* Task requirements: Could you repeat all of the entries below word for word, apart from the pictures?

────────────────────────────────────────

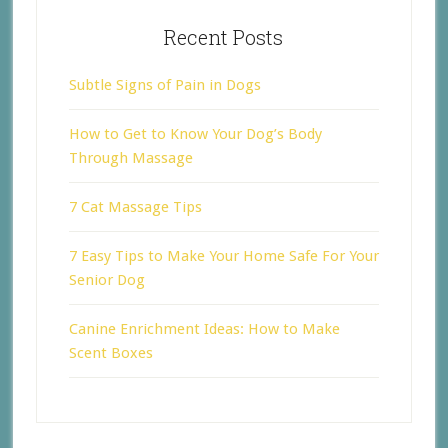
Recent Posts
Subtle Signs of Pain in Dogs
How to Get to Know Your Dog’s Body
Through Massage
7 Cat Massage Tips
7 Easy Tips to Make Your Home Safe For Your
Senior Dog
Canine Enrichment Ideas: How to Make
Scent Boxes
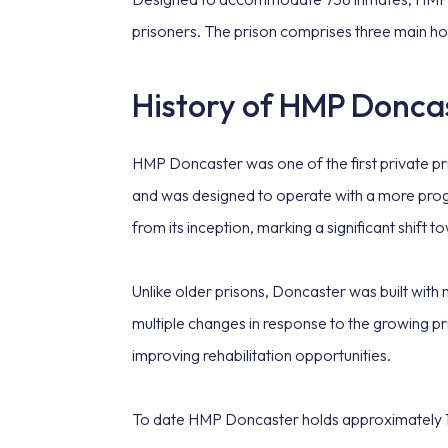
prisoners. The prison comprises three main ho
History of HMP Donca
HMP Doncaster was one of the first private pris
and was designed to operate with a more prog
from its inception, marking a significant shift 
Unlike older prisons, Doncaster was built with
multiple changes in response to the growing pr
improving rehabilitation opportunities.
To date HMP Doncaster holds approximately 1,14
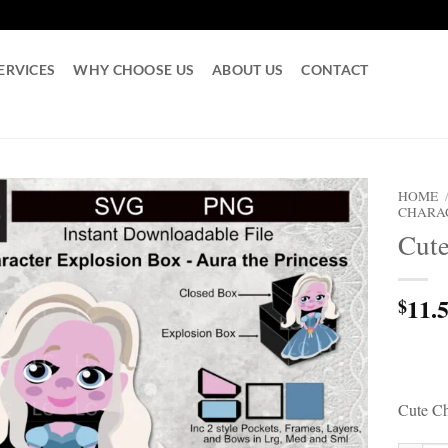
ERVICES
WHY CHOOSE US
ABOUT US
CONTACT
HOME
CHARA
Cute
11.
$
Cute Ch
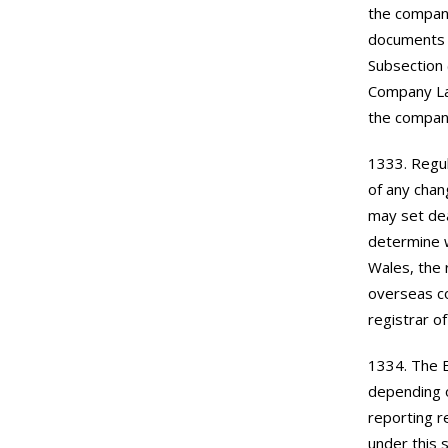
the company
documents t
Subsection 
Company La
the company
1333. Regul
of any chan
may set dea
determine w
Wales, the 
overseas co
registrar o
1334. The 
depending o
reporting r
under this 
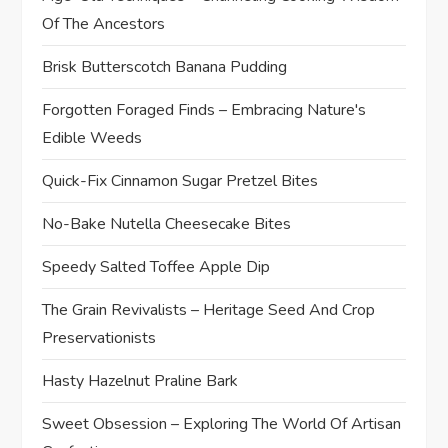
Of The Ancestors
Brisk Butterscotch Banana Pudding
Forgotten Foraged Finds – Embracing Nature's
Edible Weeds
Quick-Fix Cinnamon Sugar Pretzel Bites
No-Bake Nutella Cheesecake Bites
Speedy Salted Toffee Apple Dip
The Grain Revivalists – Heritage Seed And Crop
Preservationists
Hasty Hazelnut Praline Bark
Sweet Obsession – Exploring The World Of Artisan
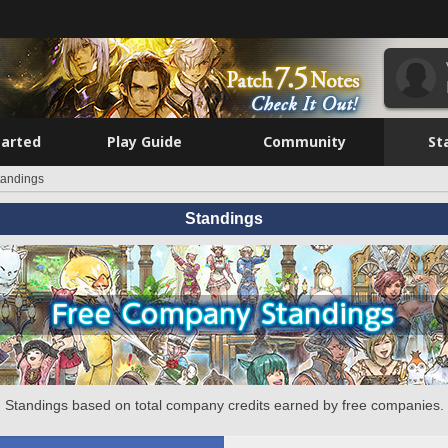
tarted
Play Guide
Community
St
tandings
Standings
Standings based on total company credits earned by free companies.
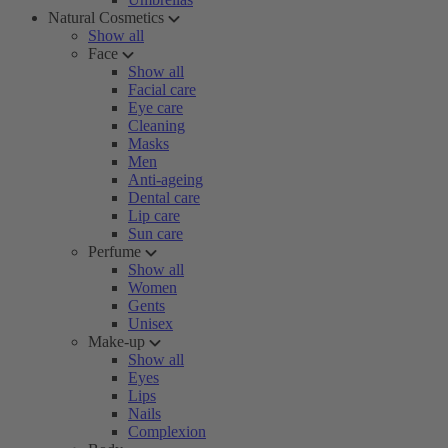
Natural Cosmetics
Show all
Face
Show all
Facial care
Eye care
Cleaning
Masks
Men
Anti-ageing
Dental care
Lip care
Sun care
Perfume
Show all
Women
Gents
Unisex
Make-up
Show all
Eyes
Lips
Nails
Complexion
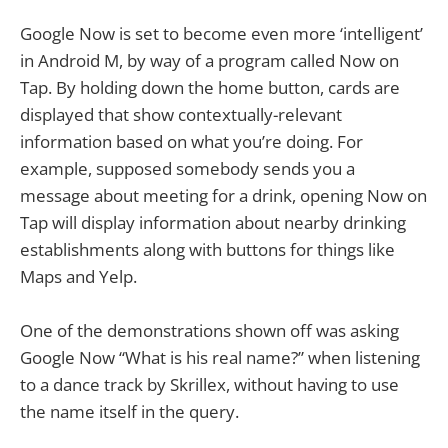
Google Now is set to become even more ‘intelligent’
in Android M, by way of a program called Now on
Tap. By holding down the home button, cards are
displayed that show contextually-relevant
information based on what you’re doing. For
example, supposed somebody sends you a
message about meeting for a drink, opening Now on
Tap will display information about nearby drinking
establishments along with buttons for things like
Maps and Yelp.
One of the demonstrations shown off was asking
Google Now “What is his real name?” when listening
to a dance track by Skrillex, without having to use
the name itself in the query.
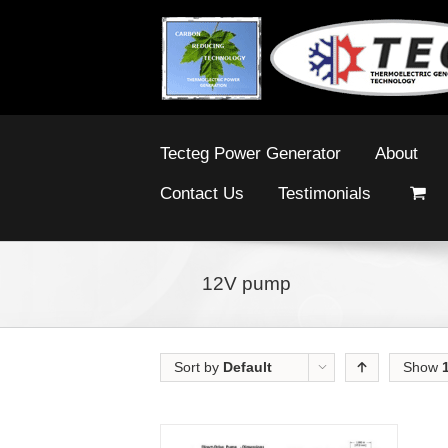
Tecteg Power Generator
About
Contact Us
Testimonials
12V pump
Sort by
Default
Show
Order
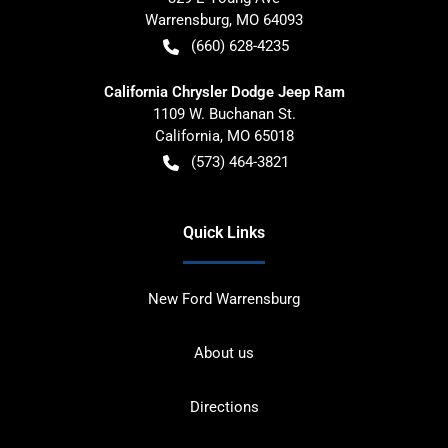
Warrensburg
,
MO
64093
(660) 628-4235
California Chrysler Dodge Jeep Ram
1109 W. Buchanan St.
California
,
MO
65018
(573) 464-3821
Quick Links
New Ford Warrensburg
About us
Directions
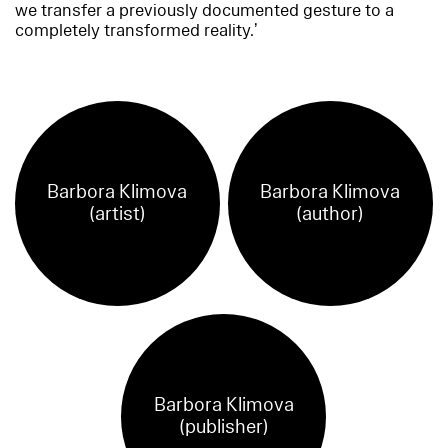
we transfer a previously documented gesture to a
completely transformed reality.’
Barbora Klimova
Barbora Klimova
(artist)
(author)
Barbora Klimova
(publisher)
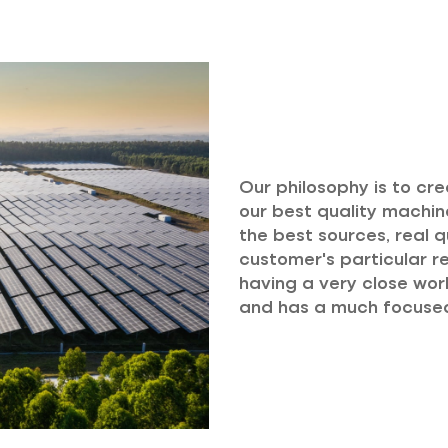
Our philosophy is to cr
our best quality machine
the best sources, real q
customer's particular re
having a very close work
and has a much focused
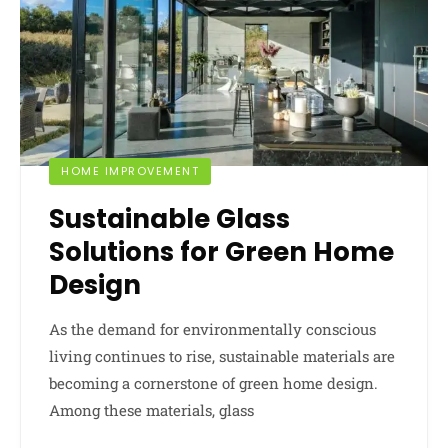
HOME IMPROVEMENT
Sustainable Glass
Solutions for Green Home
Design
As the demand for environmentally conscious
living continues to rise, sustainable materials are
becoming a cornerstone of green home design.
Among these materials, glass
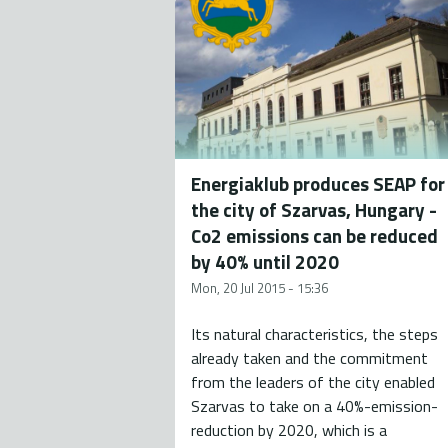
Energiaklub produces SEAP for
the city of Szarvas, Hungary -
Co2 emissions can be reduced
by 40% until 2020
Mon, 20 Jul 2015 - 15:36
Its natural characteristics, the steps
already taken and the commitment
from the leaders of the city enabled
Szarvas to take on a 40%-emission-
reduction by 2020, which is a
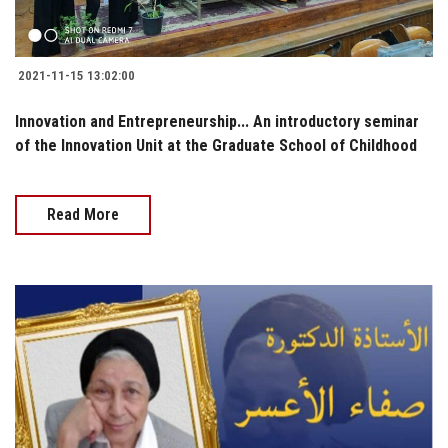
2021-11-15 13:02:00
Innovation and Entrepreneurship... An introductory seminar
of the Innovation Unit at the Graduate School of Childhood
Read More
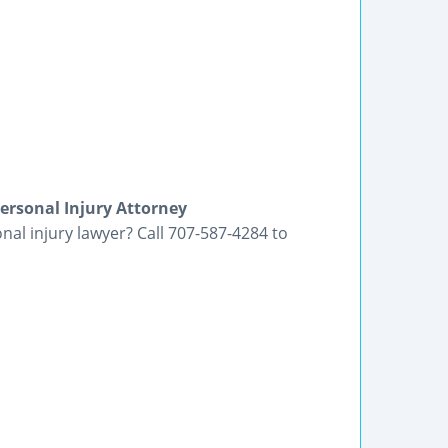
ersonal Injury Attorney
nal injury lawyer? Call 707-587-4284 to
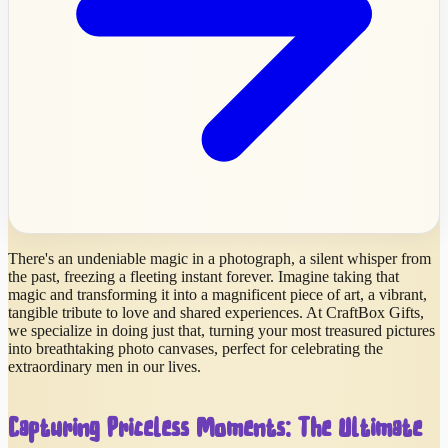
There's an undeniable magic in a photograph, a silent whisper from
the past, freezing a fleeting instant forever. Imagine taking that
magic and transforming it into a magnificent piece of art, a vibrant,
tangible tribute to love and shared experiences. At CraftBox Gifts,
we specialize in doing just that, turning your most treasured pictures
into breathtaking photo canvases, perfect for celebrating the
extraordinary men in our lives.
Capturing Priceless Moments: The Ultimate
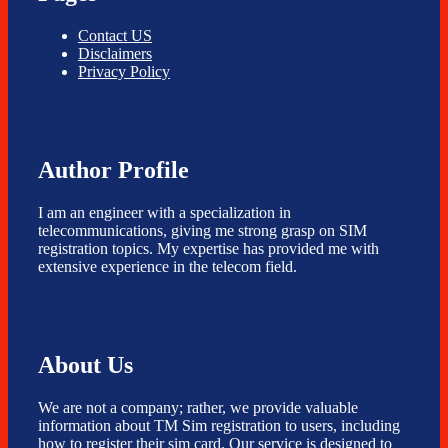
Contact US
Disclaimers
Privacy Policy
Author Profile
I am an engineer with a specialization in
telecommunications, giving me strong grasp on SIM
registration topics. My expertise has provided me with
extensive experience in the telecom field.
About Us
We are not a company; rather, we provide valuable
information about TM Sim registration to users, including
how to register their sim card. Our service is designed to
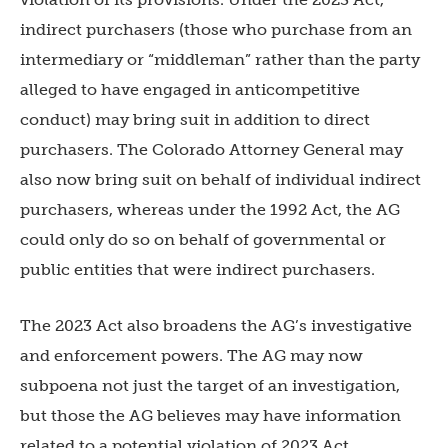
indirect purchasers (those who purchase from an
intermediary or “middleman” rather than the party
alleged to have engaged in anticompetitive
conduct) may bring suit in addition to direct
purchasers. The Colorado Attorney General may
also now bring suit on behalf of individual indirect
purchasers, whereas under the 1992 Act, the AG
could only do so on behalf of governmental or
public entities that were indirect purchasers.
The 2023 Act also broadens the AG’s investigative
and enforcement powers. The AG may now
subpoena not just the target of an investigation,
but those the AG believes may have information
related to a potential violation of 2023 Act.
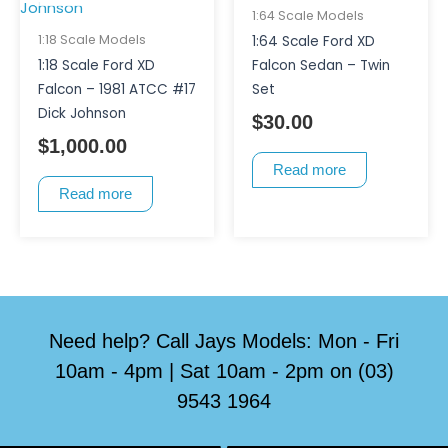
1:64 Scale Models
1:18 Scale Models
1:64 Scale Ford XD
1:18 Scale Ford XD
Falcon Sedan – Twin
Falcon – 1981 ATCC #17
Set
Dick Johnson
$
30.00
$
1,000.00
Read more
Read more
Need help? Call Jays Models: Mon - Fri
10am - 4pm | Sat 10am - 2pm on (03)
9543 1964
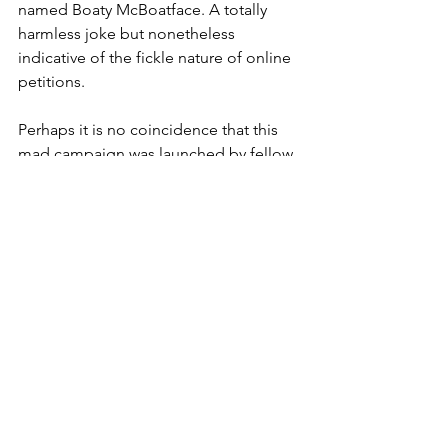
named Boaty McBoatface. A totally 
harmless joke but nonetheless 
indicative of the fickle nature of online 
petitions. 
Perhaps it is no coincidence that this 
mad campaign was launched by fellow 
BBC presenter, James Hyde, 
reinforcing the influence that BBC's 
presenters are able to harness. 
A more sinister petition surfaced later 
that same year, when a call to ban 
former Prime Minister David Cameron 
from re-entering the UK from Lanzarote 
gained 42,000 signatures. Another few 
thousand and the commons would 
have been asked to debate the right of 
a British Prime Minister to return home 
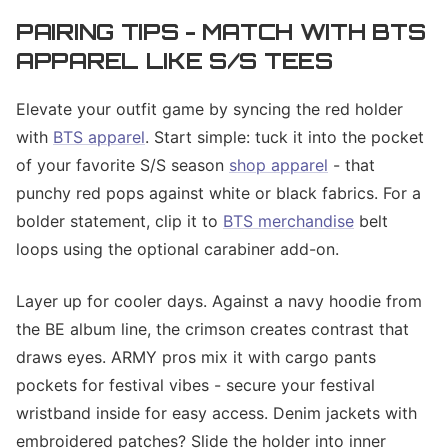
PAIRING TIPS - MATCH WITH BTS
APPAREL LIKE S/S TEES
Elevate your outfit game by syncing the red holder
with
BTS apparel
. Start simple: tuck it into the pocket
of your favorite S/S season
shop apparel
- that
punchy red pops against white or black fabrics. For a
bolder statement, clip it to
BTS merchandise
belt
loops using the optional carabiner add-on.
Layer up for cooler days. Against a navy hoodie from
the BE album line, the crimson creates contrast that
draws eyes. ARMY pros mix it with cargo pants
pockets for festival vibes - secure your festival
wristband inside for easy access. Denim jackets with
embroidered patches? Slide the holder into inner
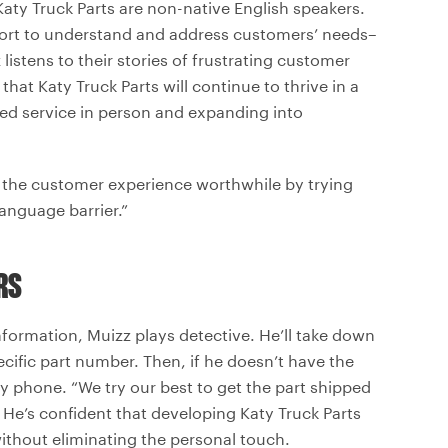
ty Truck Parts are non-native English speakers.
ffort to understand and address customers’ needs–
listens to their stories of frustrating customer
hat Katy Truck Parts will continue to thrive in a
zed service in person and expanding into
the customer experience worthwhile by trying
language barrier.”
RS
information, Muizz plays detective. He’ll take down
ecific part number. Then, if he doesn’t have the
by phone. “We try our best to get the part shipped
 He’s confident that developing Katy Truck Parts
without eliminating the personal touch.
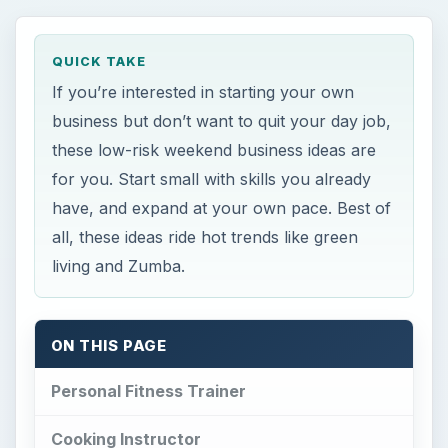
QUICK TAKE
If you’re interested in starting your own
business but don’t want to quit your day job,
these low-risk weekend business ideas are
for you. Start small with skills you already
have, and expand at your own pace. Best of
all, these ideas ride hot trends like green
living and Zumba.
ON THIS PAGE
Personal Fitness Trainer
Cooking Instructor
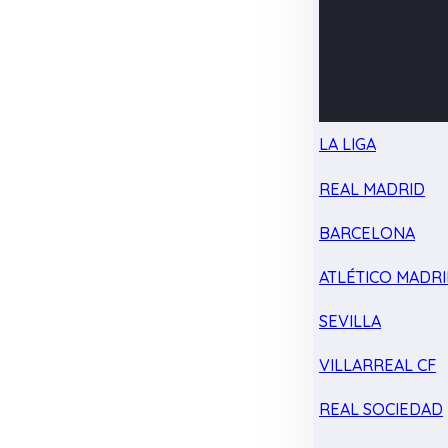
LA LIGA
REAL MADRID
BARCELONA
ATLÉTICO MADR
SEVILLA
VILLARREAL CF
REAL SOCIEDAD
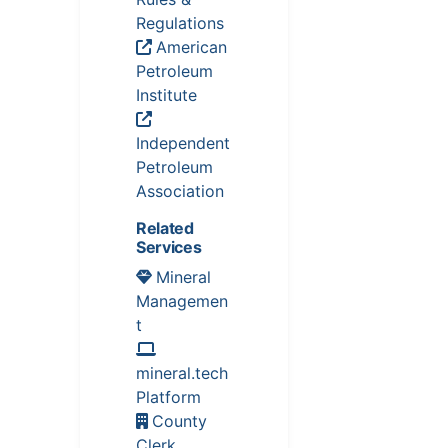
Regulations
American
Petroleum
Institute
Independent
Petroleum
Association
Related
Services
Mineral
Managemen
t
mineral.tech
Platform
County
Clerk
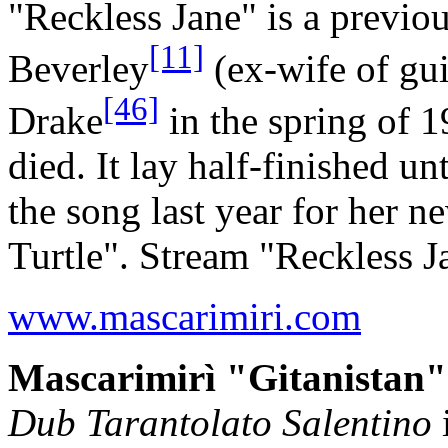
"Reckless Jane" is a previo
[11]
Beverley
(ex-wife of gui
[46]
Drake
in the spring of 
died. It lay half-finished u
the song last year for her 
Turtle". Stream "Reckless 
www.mascarimiri.com
Mascarimirì "Gitanistan"
Dub Tarantolato Salentino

────────────────────────────────────────

* Answer box:
Recent Posts
Subtle Signs of Pain in Dogs
How to Get to Know Your Dog’s Body
Through Massage
7 Cat Massage Tips
7 Easy Tips to Make Your Home Safe For Your
Senior Dog
Canine Enrichment Ideas: How to Make
Scent Boxes
prisoners. The prison comprises three main ho
History of HMP Donca
HMP Doncaster was one of the first private pris
and was designed to operate with a more prog
from its inception, marking a significant shift 
Unlike older prisons, Doncaster was built with
multiple changes in response to the growing pr
improving rehabilitation opportunities.
To date HMP Doncaster holds approximately 1,14
ERVICES
WHY CHOOSE US
ABOUT US
CONTACT
HOME
CHARA
Cute
11.
$
Cute Ch
the company
documents t
Subsection 
Company La
the company
1333. Regul
of any chan
may set dea
determine w
Wales, the 
overseas co
registrar o
1334. The 
depending o
reporting r
under this 
Of The Ancestors
Brisk Butterscotch Banana Pudding
Forgotten Foraged Finds – Embracing Nature's
Edible Weeds
Quick-Fix Cinnamon Sugar Pretzel Bites
No-Bake Nutella Cheesecake Bites
Speedy Salted Toffee Apple Dip
The Grain Revivalists – Heritage Seed And Crop
Preservationists
Hasty Hazelnut Praline Bark
Sweet Obsession – Exploring The World Of Artisan
tarted
Play Guide
Community
St
tandings
Standings
Standings based on total company credits earned by free companies.
Natural Cosmetics
Show all
Face
Show all
Facial care
Eye care
Cleaning
Masks
Men
Anti-ageing
Dental care
Lip care
Sun care
Perfume
Show all
Women
Gents
Unisex
Make-up
Show all
Eyes
Lips
Nails
Complexion
Google Now is set to become even more ‘intelligent’
in Android M, by way of a program called Now on
Tap. By holding down the home button, cards are
displayed that show contextually-relevant
information based on what you’re doing. For
example, supposed somebody sends you a
message about meeting for a drink, opening Now on
Tap will display information about nearby drinking
establishments along with buttons for things like
Maps and Yelp.
One of the demonstrations shown off was asking
Google Now “What is his real name?” when listening
to a dance track by Skrillex, without having to use
the name itself in the query.
Tecteg Power Generator
About
Contact Us
Testimonials
12V pump
Sort by
Default
Show
Order
Warrensburg
,
MO
64093
(660) 628-4235
California Chrysler Dodge Jeep Ram
1109 W. Buchanan St.
California
,
MO
65018
(573) 464-3821
Quick Links
New Ford Warrensburg
About us
Directions
we transfer a previously documented gesture to a
completely transformed reality.’
Barbora Klimova
Barbora Klimova
(artist)
(author)
Barbora Klimova
(publisher)
Our philosophy is to cr
our best quality machine
the best sources, real q
customer's particular re
having a very close work
and has a much focused
HOME IMPROVEMENT
Sustainable Glass
Solutions for Green Home
Design
As the demand for environmentally conscious
living continues to rise, sustainable materials are
becoming a cornerstone of green home design.
Among these materials, glass
Energiaklub produces SEAP for
the city of Szarvas, Hungary -
Co2 emissions can be reduced
by 40% until 2020
Mon, 20 Jul 2015 - 15:36
Its natural characteristics, the steps
already taken and the commitment
from the leaders of the city enabled
Szarvas to take on a 40%-emission-
reduction by 2020, which is a
2021-11-15 13:02:00
Innovation and Entrepreneurship... An introductory seminar
of the Innovation Unit at the Graduate School of Childhood
Read More
ersonal Injury Attorney
nal injury lawyer? Call 707-587-4284 to
There's an undeniable magic in a photograph, a silent whisper from
the past, freezing a fleeting instant forever. Imagine taking that
magic and transforming it into a magnificent piece of art, a vibrant,
tangible tribute to love and shared experiences. At CraftBox Gifts,
we specialize in doing just that, turning your most treasured pictures
into breathtaking photo canvases, perfect for celebrating the
extraordinary men in our lives.
Capturing Priceless Moments: The Ultimate
Contact US
Disclaimers
Privacy Policy
Author Profile
I am an engineer with a specialization in
telecommunications, giving me strong grasp on SIM
registration topics. My expertise has provided me with
extensive experience in the telecom field.
About Us
We are not a company; rather, we provide valuable
information about TM Sim registration to users, including
how to register their sim card. Our service is designed to
indirect purchasers (those who purchase from an
intermediary or “middleman” rather than the party
alleged to have engaged in anticompetitive
conduct) may bring suit in addition to direct
purchasers. The Colorado Attorney General may
also now bring suit on behalf of individual indirect
purchasers, whereas under the 1992 Act, the AG
could only do so on behalf of governmental or
public entities that were indirect purchasers.
The 2023 Act also broadens the AG’s investigative
and enforcement powers. The AG may now
subpoena not just the target of an investigation,
but those the AG believes may have information
related to a potential violation of 2023 Act.
1:64 Scale Models
1:18 Scale Models
1:64 Scale Ford XD
1:18 Scale Ford XD
Falcon Sedan – Twin
Falcon – 1981 ATCC #17
Set
Dick Johnson
$
30.00
$
1,000.00
Read more
Read more
Need help? Call Jays Models: Mon - Fri
10am - 4pm | Sat 10am - 2pm on (03)
9543 1964
named Boaty McBoatface. A totally 
harmless joke but nonetheless 
indicative of the fickle nature of online 
petitions. 
Perhaps it is no coincidence that this 
mad campaign was launched by fellow 
BBC presenter, James Hyde, 
reinforcing the influence that BBC's 
presenters are able to harness. 
A more sinister petition surfaced later 
that same year, when a call to ban 
former Prime Minister David Cameron 
from re-entering the UK from Lanzarote 
gained 42,000 signatures. Another few 
thousand and the commons would 
have been asked to debate the right of 
a British Prime Minister to return home 
PAIRING TIPS - MATCH WITH BTS
APPAREL LIKE S/S TEES
Elevate your outfit game by syncing the red holder
with
BTS apparel
. Start simple: tuck it into the pocket
of your favorite S/S season
shop apparel
- that
punchy red pops against white or black fabrics. For a
bolder statement, clip it to
BTS merchandise
belt
loops using the optional carabiner add-on.
Layer up for cooler days. Against a navy hoodie from
the BE album line, the crimson creates contrast that
draws eyes. ARMY pros mix it with cargo pants
pockets for festival vibes - secure your festival
wristband inside for easy access. Denim jackets with
embroidered patches? Slide the holder into inner
ty Truck Parts are non-native English speakers.
ffort to understand and address customers’ needs–
listens to their stories of frustrating customer
hat Katy Truck Parts will continue to thrive in a
zed service in person and expanding into
the customer experience worthwhile by trying
language barrier.”
RS
information, Muizz plays detective. He’ll take down
ecific part number. Then, if he doesn’t have the
by phone. “We try our best to get the part shipped
 He’s confident that developing Katy Truck Parts
without eliminating the personal touch.
QUICK TAKE
If you’re interested in starting your own
business but don’t want to quit your day job,
these low-risk weekend business ideas are
for you. Start small with skills you already
have, and expand at your own pace. Best of
all, these ideas ride hot trends like green
living and Zumba.
ON THIS PAGE
Personal Fitness Trainer
Cooking Instructor
LA LIGA
REAL MADRID
BARCELONA
ATLÉTICO MADR
SEVILLA
VILLARREAL CF
REAL SOCIEDAD
Regulations
American
Petroleum
Institute
Independent
Petroleum
Association
Related
Services
Mineral
Managemen
t
mineral.tech
Platform
County
Clerk
"Reckless Jane" is a previo
[11]
Beverley
(ex-wife of gui
[46]
Drake
in the spring of 
died. It lay half-finished u
the song last year for her 
Turtle". Stream "Reckless 
www.mascarimiri.com
Mascarimirì "Gitanistan"
Dub Tarantolato Salentino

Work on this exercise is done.